温宛最先跑回马车,宋相言则拽起乙一条腿将其拖回车厢,卫开元,“……你们脑子没毛病吧?不带我你们怎么找密道?”
事发突然,且急迫。
温宛叫卫开元带路找到密道,宋相言随即便叫他到大理寺传信,务必将大理寺所有人都叫过来,带家伙式儿。
这个晚上,多少人未曾入眠。
朱雀大街,御翡堂。
二楼隔间。
乞丐难得推开窗户,身披白色大氅站在窗口。
雪愈下愈大。
白雪仿佛是被扯碎的绵絮般纷乱飞扬,沉浮间落了满地银霜。
忽有几片雪花打着旋儿的飘进来,落在乞丐那张精致绝美的脸上,慢慢融化,留下几滴晶莹,衬的那张脸越发清冷无双。
师媗走近些,“主子觉得,苏玄璟今晚死得成吗?”
“不好说。”乞丐抬眼望去,整个大周皇城一片银装素裹。
乞丐纵然长的瘦小,可在师媗眼里,自家主子身上蕴着一种光芒,那种光芒来源于信心,气质,以及他的出身。
帝王之子,纵然不被世人接受也还是帝王之子。
而师媗知道,乞丐唯一的弱点,便是儿时那段凄苦经历。
“苏玄璟若是死了……”
“苏玄璟若是死了,那只暗蝎可真的要名垂千古了。”在此之前,乞丐从未真正将暗蝎放在眼里,如今看来,苏玄璟跟萧臣等人忙乎这么许久,甚至不惜以命相赌,足见那只暗蝎隐藏之深。
若然这次他们没把暗蝎钓出来,他便觉得若然换作是他,也定是十分吃力。
“雪停之前,也不知道会不会有结果。

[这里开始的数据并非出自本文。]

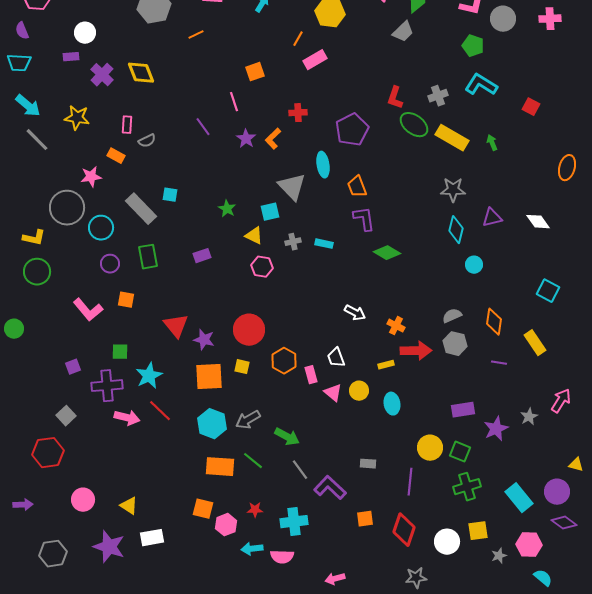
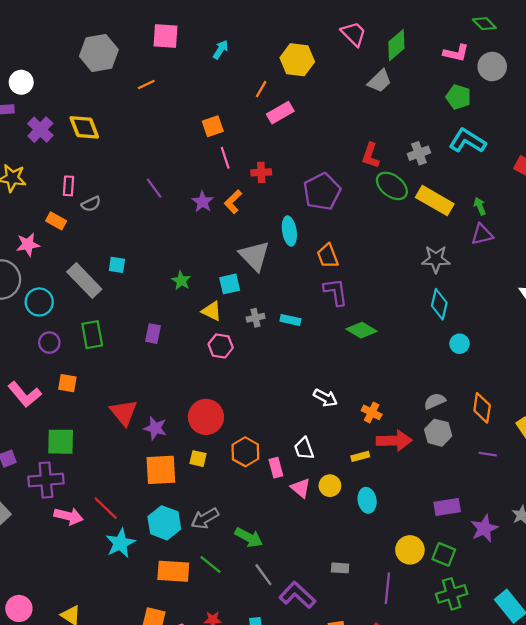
pink line: (234, 102) -> (225, 158), moved
purple triangle: (492, 218) -> (482, 234), moved
purple rectangle: (202, 256) -> (153, 334), turned -60
green square: (120, 352) -> (61, 442), size x1.5
cyan star: (149, 376) -> (120, 543), moved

”师媗喃喃自语。
这时,一条青绿色小蛇从窗边探出蛇头。
咻—
银针穿过蛇头,那蛇自窗棂掉下去的瞬间,一道身影闪过。
数息,隔间房门开启。
巳神从外面走进来。
“师媗姑娘明知道是我的蛇……”巳神委屈道。
师媗目不斜视,亦不作声。
乞丐回头扫了巳神一眼,“你明知师媗在此,每每进来之前都要放蛇。”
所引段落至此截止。